START Entries supplied

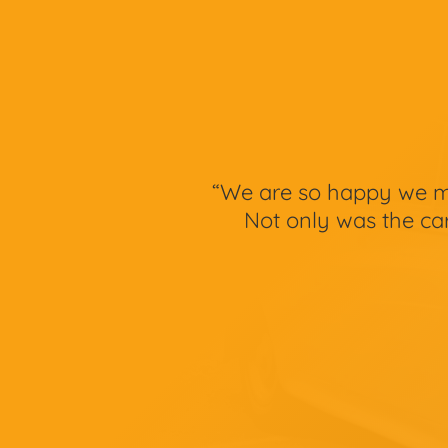
“We are so happy we ma
Not only was the car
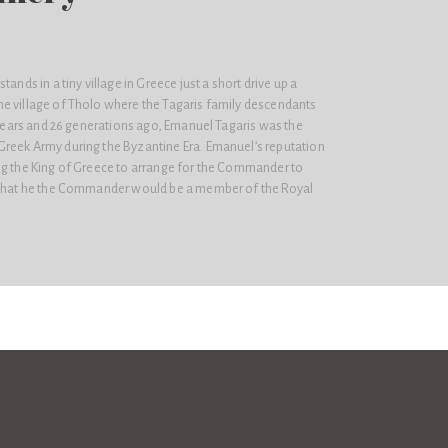
tands in a tiny village in Greece just a short drive up a
e village of Tholo where the Tagaris family descendants
d years and 26 generations ago, Emanuel Tagaris was the
reek Army during the Byzantine Era. Emanuel’s reputation
ng the King of Greece to arrange for the Commander to
o that he the Commander would be a member of the Royal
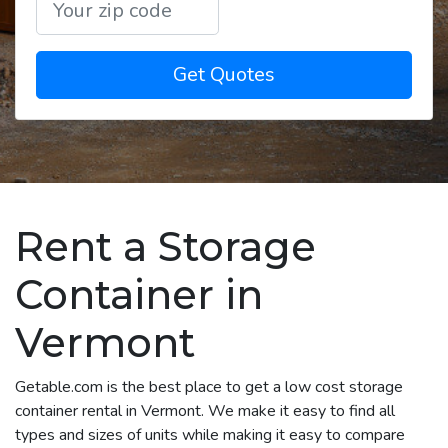
Get Quotes
Rent a Storage
Container in
Vermont
Getable.com is the best place to get a low cost storage
container rental in Vermont. We make it easy to find all
types and sizes of units while making it easy to compare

END Entries supplied

**What the task asks**:
Only exact copies of the lines from the one containing "Rent a Storage" to the end of the records belong in the answer.

**Reply to the task**:
Rent a Storage
Container in
Vermont
Getable.com is the best place to get a low cost storage
container rental in Vermont. We make it easy to find all
types and sizes of units while making it easy to compare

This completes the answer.